> [DATASET CONTENT]
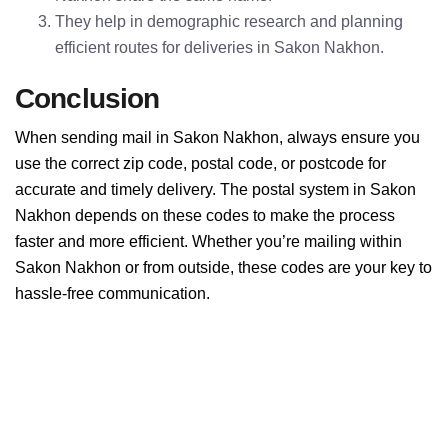
They help in demographic research and planning
efficient routes for deliveries in Sakon Nakhon.
Conclusion
When sending mail in Sakon Nakhon, always ensure you
use the correct zip code, postal code, or postcode for
accurate and timely delivery. The postal system in Sakon
Nakhon depends on these codes to make the process
faster and more efficient. Whether you’re mailing within
Sakon Nakhon or from outside, these codes are your key to
hassle-free communication.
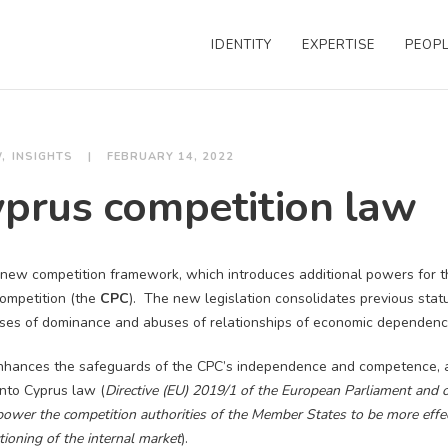
IDENTITY
EXPERTISE
PEOP
W
INSIGHTS
FEBRUARY 14, 2022
prus competition law
new competition framework, which introduces additional powers for 
Competition (the
CPC
). The new legislation consolidates previous stat
uses of dominance and abuses of relationships of economic dependenc
nhances the safeguards of the CPC’s independence and competence, a
into Cyprus law (
Directive (EU) 2019/1 of the European Parliament and o
wer the competition authorities of the Member States to be more effec
tioning of the internal market
).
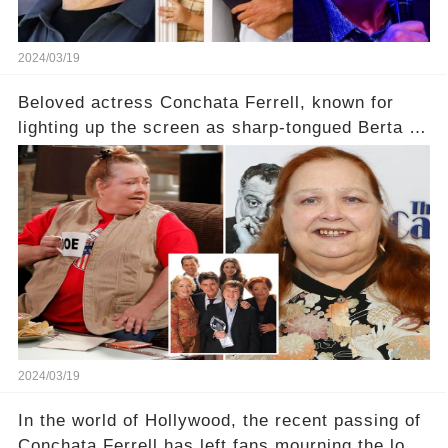
2024/03/19
Beloved actress Conchata Ferrell, known for
lighting up the screen as sharp-tongued Berta on
Two and a Half Men, now finds herself in an off-
screen drama, fighting for her life after suffering
a grave heart attack. What series of events led
her down this harrowing path, and how are her
dedicated fans rallying as she embarks on her
tough road to recovery? Click the comment
section link to uncover the full story.
2024/03/19
In the world of Hollywood, the recent passing of
Conchata Ferrell has left fans mourning the loss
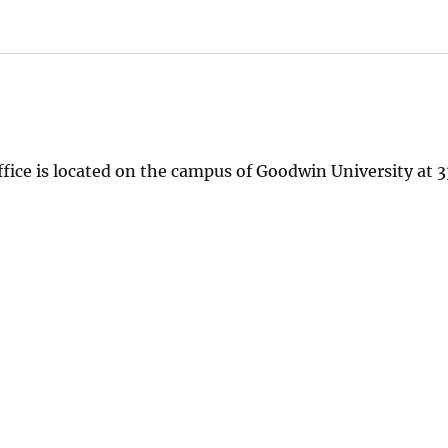
ice is located on the campus of Goodwin University at 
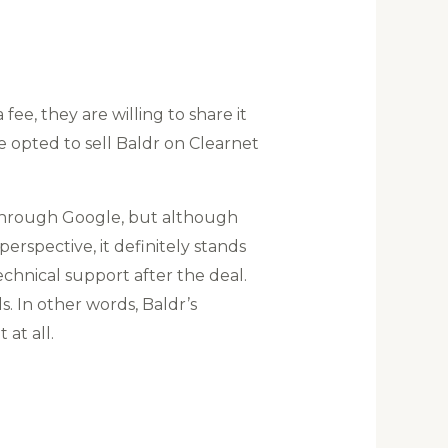
ee, they are willing to share it
e opted to sell Baldr on Clearnet
 through Google, but although
rspective, it definitely stands
chnical support after the deal.
. In other words, Baldr’s
at all.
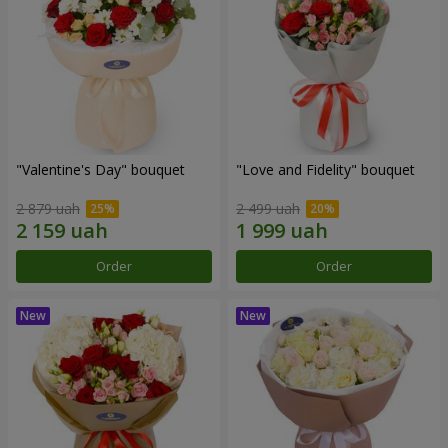
"Valentine's Day" bouquet
"Love and Fidelity" bouquet
2 879 uah
2 499 uah
Order
Order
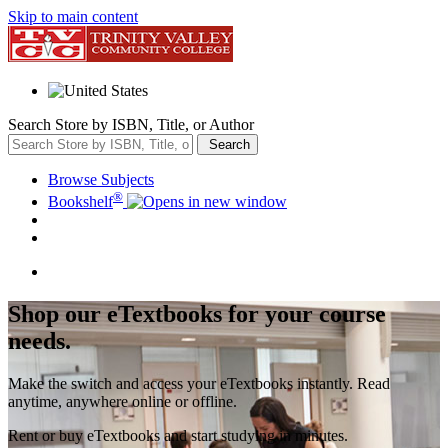
Skip to main content
Search Store by ISBN, Title, or Author
Search
Browse Subjects
®
Bookshelf
Shop our eTextbooks for your course
needs.
Make the switch and access your eTextbooks instantly. Read
anytime, anywhere online or offline.
Rent or buy eTextbooks and start studying in minutes.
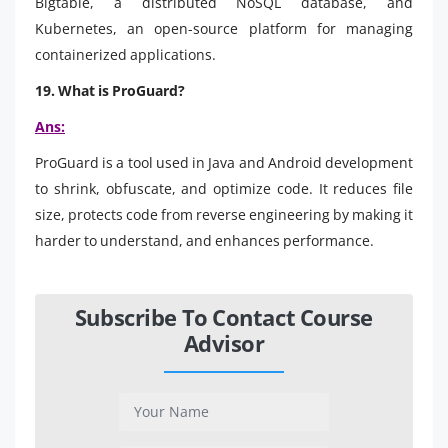
Bigtable, a distributed NoSQL database, and
Kubernetes, an open-source platform for managing
containerized applications.
19. What is ProGuard?
Ans:
ProGuard is a tool used in Java and Android development
to shrink, obfuscate, and optimize code. It reduces file
size, protects code from reverse engineering by making it
harder to understand, and enhances performance.
Subscribe To Contact Course
Advisor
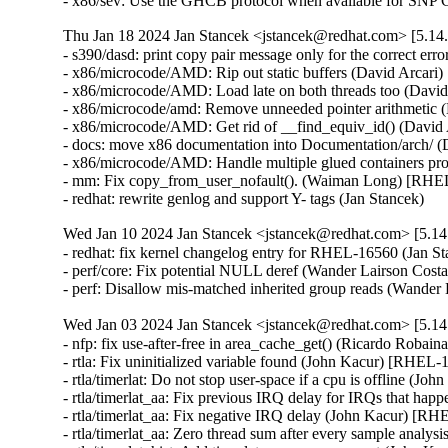
- x86/sev: Use the GHCB protocol when available for SN
Thu Jan 18 2024 Jan Stancek <jstancek@redhat.com> [5.14.
- s390/dasd: print copy pair message only for the correct 
- x86/microcode/AMD: Rip out static buffers (David Arca
- x86/microcode/AMD: Load late on both threads too (Dav
- x86/microcode/amd: Remove unneeded pointer arithmetic
- x86/microcode/AMD: Get rid of __find_equiv_id() (Davi
- docs: move x86 documentation into Documentation/arch/
- x86/microcode/AMD: Handle multiple glued containers p
- mm: Fix copy_from_user_nofault(). (Waiman Long) [RH
- redhat: rewrite genlog and support Y- tags (Jan Stancek)
Wed Jan 10 2024 Jan Stancek <jstancek@redhat.com> [5.14.
- redhat: fix kernel changelog entry for RHEL-16560 (Jan St
- perf/core: Fix potential NULL deref (Wander Lairso
- perf: Disallow mis-matched inherited group reads (
Wed Jan 03 2024 Jan Stancek <jstancek@redhat.com> [5.14.
- nfp: fix use-after-free in area_cache_get() (Ricardo
- rtla: Fix uninitialized variable found (John Kacur) [RHE
- rtla/timerlat: Do not stop user-space if a cpu is offline
- rtla/timerlat_aa: Fix previous IRQ delay for IRQs that h
- rtla/timerlat_aa: Fix negative IRQ delay (John Kacur) [
- rtla/timerlat_aa: Zero thread sum after every sample ana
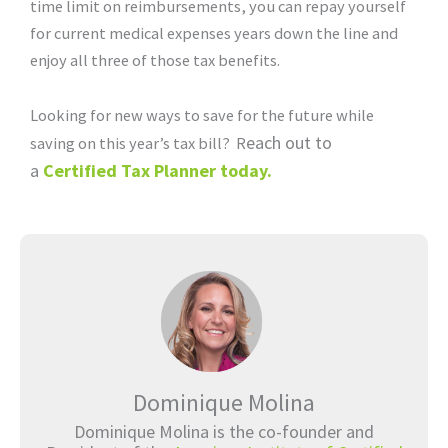
time limit on reimbursements, you can repay yourself
for current medical expenses years down the line and
enjoy all three of those tax benefits.
Looking for new ways to save for the future while
each out to
saving on this year’s tax bill? R
a
Certified Tax Planner today.
Dominique Molina
Dominique Molina is the co-founder and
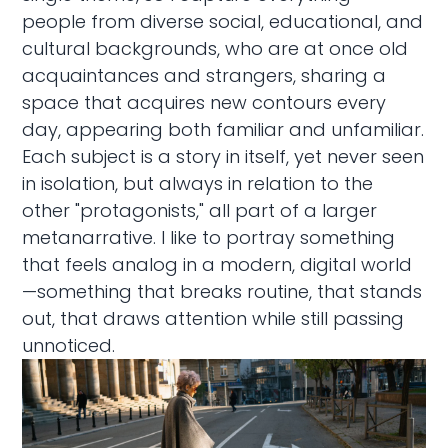
people from diverse social, educational, and
cultural backgrounds, who are at once old
acquaintances and strangers, sharing a
space that acquires new contours every
day, appearing both familiar and unfamiliar.
Each subject is a story in itself, yet never seen
in isolation, but always in relation to the
other "protagonists," all part of a larger
metanarrative. I like to portray something
that feels analog in a modern, digital world
—something that breaks routine, that stands
out, that draws attention while still passing
unnoticed.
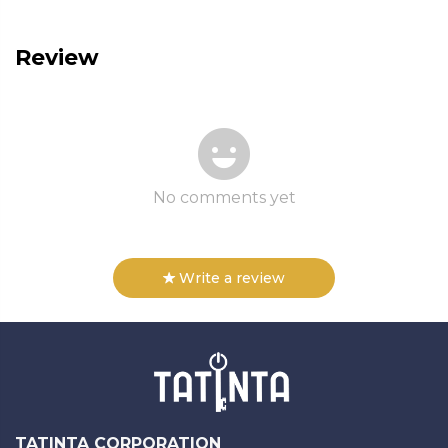
Review
No comments yet
Write a review
TATINTA CORPORATION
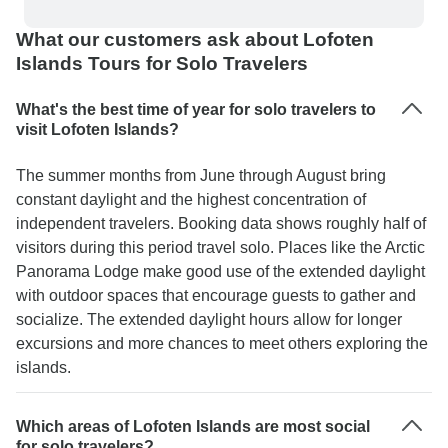
What our customers ask about Lofoten
Islands Tours for Solo Travelers
What's the best time of year for solo travelers to
visit Lofoten Islands?
The summer months from June through August bring
constant daylight and the highest concentration of
independent travelers. Booking data shows roughly half of
visitors during this period travel solo. Places like the Arctic
Panorama Lodge make good use of the extended daylight
with outdoor spaces that encourage guests to gather and
socialize. The extended daylight hours allow for longer
excursions and more chances to meet others exploring the
islands.
Which areas of Lofoten Islands are most social
for solo travelers?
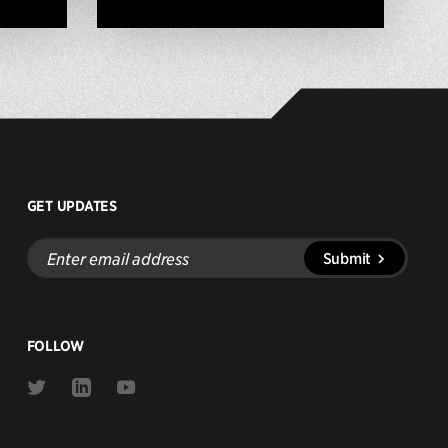
GET UPDATES
Enter
Submit
email
address
FOLLOW
Link
Link
Link
to
to
to
Twitter
Linkedin
Youtube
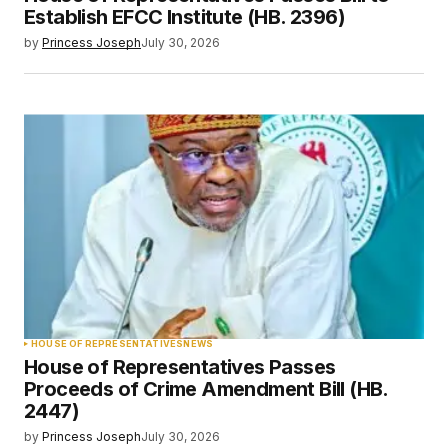
Establish EFCC Institute (HB. 2396)
by
Princess Joseph
July 30, 2026
HOUSE OF REPRESENTATIVES
NEWS
House of Representatives Passes
Proceeds of Crime Amendment Bill (HB.
2447)
by
Princess Joseph
July 30, 2026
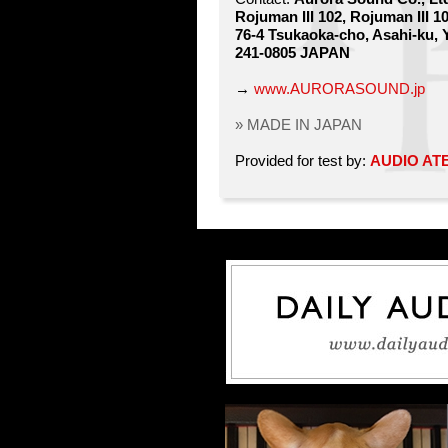
Rojuman III 102, Rojuman III 1
76-4 Tsukaoka-cho, Asahi-ku,
241-0805 JAPAN
→
www.AURORASOUND.jp
» MADE IN JAPAN
Provided for test by:
AUDIO AT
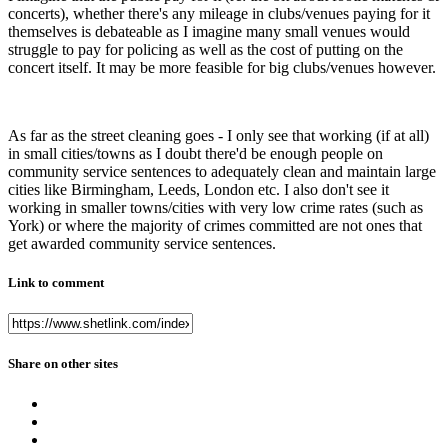
concerts), whether there's any mileage in clubs/venues paying for it
themselves is debateable as I imagine many small venues would
struggle to pay for policing as well as the cost of putting on the
concert itself. It may be more feasible for big clubs/venues however.
As far as the street cleaning goes - I only see that working (if at all)
in small cities/towns as I doubt there'd be enough people on
community service sentences to adequately clean and maintain large
cities like Birmingham, Leeds, London etc. I also don't see it
working in smaller towns/cities with very low crime rates (such as
York) or where the majority of crimes committed are not ones that
get awarded community service sentences.
Link to comment
Share on other sites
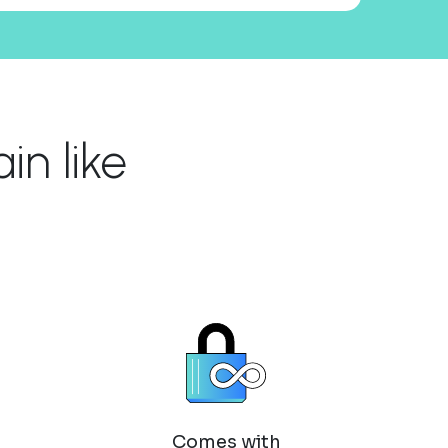
n like
Comes with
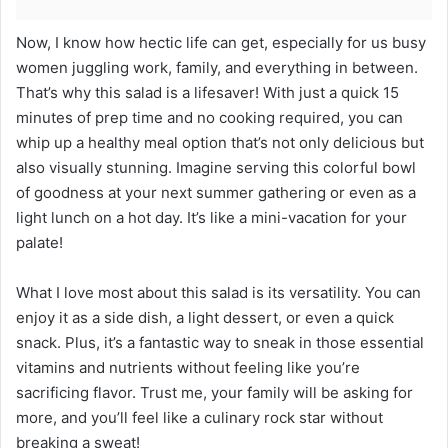
Now, I know how hectic life can get, especially for us busy
women juggling work, family, and everything in between.
That’s why this salad is a lifesaver! With just a quick 15
minutes of prep time and no cooking required, you can
whip up a healthy meal option that’s not only delicious but
also visually stunning. Imagine serving this colorful bowl
of goodness at your next summer gathering or even as a
light lunch on a hot day. It’s like a mini-vacation for your
palate!
What I love most about this salad is its versatility. You can
enjoy it as a side dish, a light dessert, or even a quick
snack. Plus, it’s a fantastic way to sneak in those essential
vitamins and nutrients without feeling like you’re
sacrificing flavor. Trust me, your family will be asking for
more, and you’ll feel like a culinary rock star without
breaking a sweat!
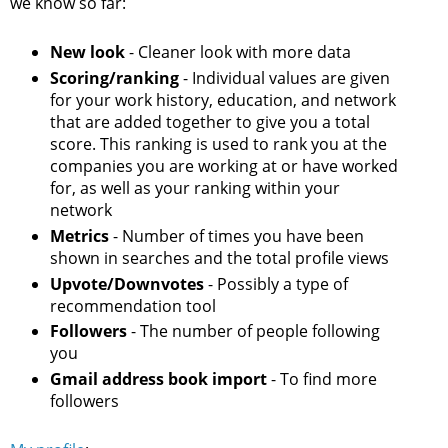
we know so far:
New look
- Cleaner look with more data
Scoring/ranking
- Individual values are given
for your work history, education, and network
that are added together to give you a total
score. This ranking is used to rank you at the
companies you are working at or have worked
for, as well as your ranking within your
network
Metrics
- Number of times you have been
shown in searches and the total profile views
Upvote/Downvotes
- Possibly a type of
recommendation tool
Followers
- The number of people following
you
Gmail address book import
- To find more
followers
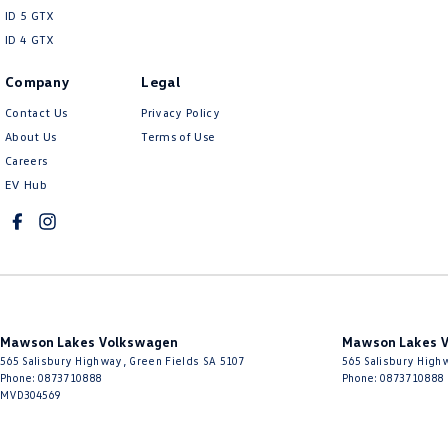
ID 5 GTX
ID 4 GTX
Company
Legal
Contact Us
Privacy Policy
About Us
Terms of Use
Careers
EV Hub
Mawson Lakes Volkswagen
Mawson Lakes V
565 Salisbury Highway
,
Green Fields
SA
5107
565 Salisbury High
Phone:
0873710888
Phone:
0873710888
MVD304569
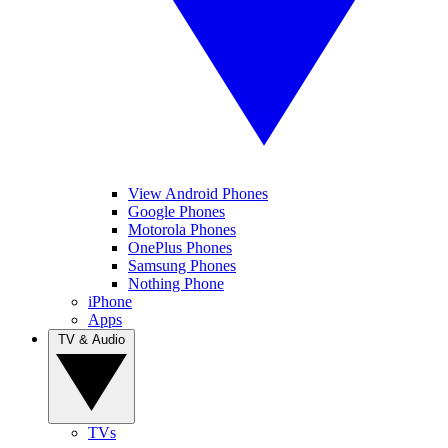
View Android Phones
Google Phones
Motorola Phones
OnePlus Phones
Samsung Phones
Nothing Phone
iPhone
Apps
TV & Audio
TVs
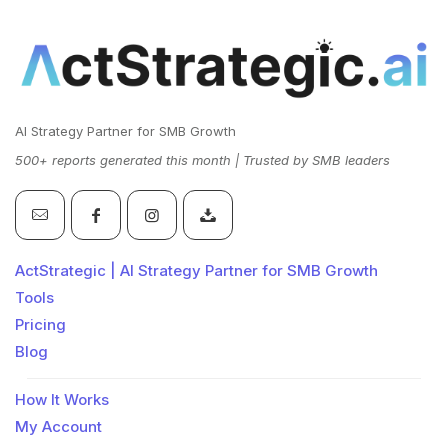
AI Strategy Partner for SMB Growth
500+ reports generated this month | Trusted by SMB leaders
ActStrategic | AI Strategy Partner for SMB Growth
Tools
Pricing
Blog
How It Works
My Account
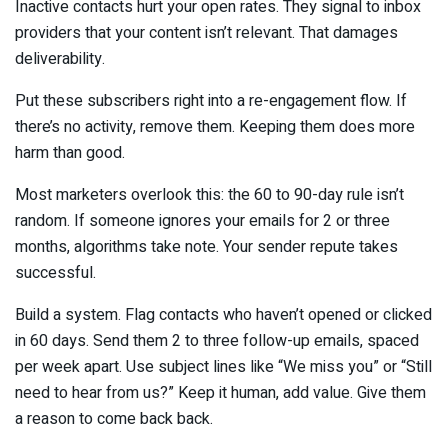
Inactive contacts hurt your open rates. They signal to inbox
providers that your content isn’t relevant. That damages
deliverability.
Put these subscribers right into a re-engagement flow. If
there’s no activity, remove them. Keeping them does more
harm than good.
Most marketers overlook this: the 60 to 90-day rule isn’t
random. If someone ignores your emails for 2 or three
months, algorithms take note. Your sender repute takes
successful.
Build a system. Flag contacts who haven’t opened or clicked
in 60 days. Send them 2 to three follow-up emails, spaced
per week apart. Use subject lines like “We miss you” or “Still
need to hear from us?” Keep it human, add value. Give them
a reason to come back back.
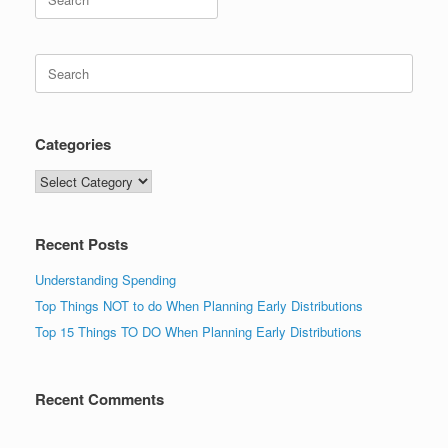
for:
Search
for:
Categories
Categories
Recent Posts
Understanding Spending
Top Things NOT to do When Planning Early Distributions
Top 15 Things TO DO When Planning Early Distributions
Recent Comments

> [WORK REQUIRED] From the records above, reproduce exactly the lines from the one with "harm than good." to the one with "in 60 days.", both included, and no others.

> [RESPONSE TO THE TASK]
harm than good.
Most marketers overlook this: the 60 to 90-day rule isn’t
random. If someone ignores your emails for 2 or three
months, algorithms take note. Your sender repute takes
successful.
Build a system. Flag contacts who haven’t opened or clicked
in 60 days. Send them 2 to three follow-up emails, spaced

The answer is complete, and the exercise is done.